Seven Seas Magazine

February 2004 Issue - Essay # 2

 

Genetic Brew

By
Charly Makray-Rice

 

 

Years after my ancestors have been buried and their memories have turned to ether, now it matters, now I find myself yearning for my past, to know those dozens, hundreds, thousands of people that molded my genetic self--the generations lost and forgotten, the genealogy never gathered.  

Like most children, I swore that when I grew up I would not be like my parents.  I would not make the mistakes they made, I would demand my own destiny and live my own success.  I did just that, I did manage to avoid my parental mistakes. I managed, instead, to make several dozen irrational ones of my own, errors my parents could never comprehend.  I developed into my own person, and I really see nothing of my parents in me, other than similar physical features like slacking jowls and wrinkled hands.  

But if I am not my parents, who am I, really?  Is it truly a conscious act of will that makes me debate an issue at the drop of a hat, that forces me to look beyond the obvious for the pitfalls, to pass the good and sniff out the shortcomings?  If not my parents, who made me play with words, and who gave me the micro-sight that lets me look for nature’s smallest herald? Who gave me the skill to color between the lines and go on to take all the artistic honors in school?  And how did I manage to wear a perception of arrogance like a silken cape when I had, in fact, nothing to be arrogant about other than a sturdy cellular sense that there was more to me than met the eye.  No one ever knew me the way I knew myself.  Except for my husband, no one ever cared to look.  

Late in life, I came to the conclusion that most people really only thought about what I could do for them--and how often and at what time. As long as I circled around their sun, all was well in their universe. If there was a life form in mine it went unexplored.  Unexplored in a human wasteland, a barren dry-bones existence bereft of surprises. Knowing that we all need human interaction, I still turned inward and became stubborn, self-sufficient, and depressed.  I searched for exceptions, for the people who wandered off, isolated themselves, and still accomplished something miraculous.  I couldn’t recall anyone of merit who did successfully withdraw permanently, although several came to mind who cocooned regularly and returned, moth-like, to complete their cycle. 

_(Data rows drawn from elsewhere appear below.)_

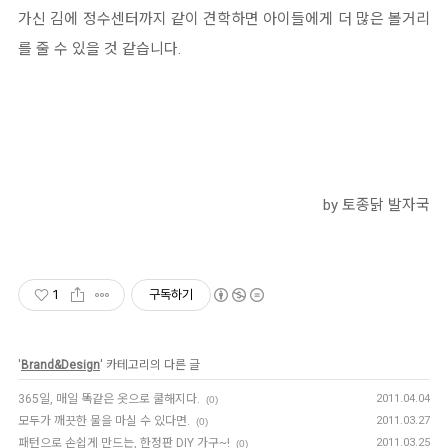
가신 김에 정수센터까지 같이 견학하면 아이들에게 더 많은 볼거리
를 줄 수 있을 것 같습니다.
by 토종닭 발자국
1
구독하기
'
Brand&Design
' 카테고리의 다른 글
365일, 매일 똑같은 옷으로 쿨해지다.
2011.04.04
(0)
모두가 깨끗한 물을 마실 수 있다면.
2011.03.27
(0)
패턴으로 손쉽게 만드는, 한정판 DIY 가구~!
2011.03.25
(0)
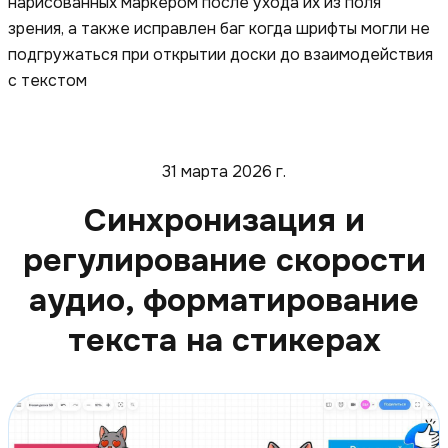
нарисованных маркером после ухода их из поля
зрения, а также исправлен баг когда шрифты могли не
подгружаться при открытии доски до взаимодействия
с текстом
31 марта 2026 г.
Синхронизация и
регулирование скорости
аудио, форматирование
текста на стикерах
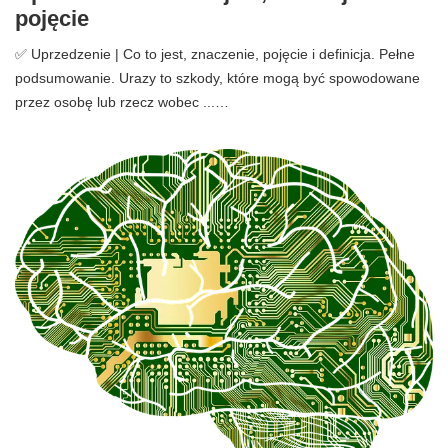
pojęcie
✅ Uprzedzenie | Co to jest, znaczenie, pojęcie i definicja. Pełne
podsumowanie. Urazy to szkody, które mogą być spowodowane
przez osobę lub rzecz wobec ...…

If we don’t know where we come from, we are going to have a hell of a time finding out!  Recently, I discovered that a goodly portion of what I proudly thought was self-development, was in fact, ancestral genetics playing out their life-song.  My love of nature is inherited from both my paternal grandmother and my maternal grandfather.  They both maintained beautiful city gardens and nurtured plants in their homes.  I inherited my creative and artistic skills from my paternal grandfather--a master cabinetmaker and creator of furniture of exceptional beauty from the rent fabric of ancient oak and walnut. Several sources in my genealogical hunt have pointed to the possibility of his ancestors having been nobility, and historical data verifies its possibility.  Has arrogance been bred into me?  Grandfather also regularly participated in a discussion group where, I have no doubt, his stubborn opinions often challenged the group.  

If I know and understand my past, can I begin to know and understand my future?  Will the behaviors bred into me allow me to take corrective actions to avoid my ancestral mistakes?  And what were those mistakes. Sadly, it is true that if we don’t learn from our past history, we are doomed to repeat its errors.  It sounded like a load of horseshit in seventh grade, but now I’m beginning to smell it.  I only hope it means there’s a pony in my yard!

Previously published online: 
The Inditer (no longer available), but archived.

 

 

Author's Biography

Charly Makray-Rice is a native of Chicago, now making her home on a precious bit of restored prairie and oak savanna in central Wisconsin.  

She and her husband, Don, spend time creating furniture with wood made from recycled old desks and garage-sale finds.  She enjoys nature photography, cooking and loving up her critters--Connie the red Doberman, Chan the marmalade cat, and Mardi Gras, the calico-kitty with a raccoon-like mask; also, a few miles away, live Cinnabar and Amigo, the family's appaloosa horses.  Living in close proximity to land cherished by nature conservationists John Muir and Aldo Leopold provides an ever changing word-canvas that inspires her.  

She retired recently, after developing fibryomyalgia. Charly, is looking forward to re-starting her essayist dreams.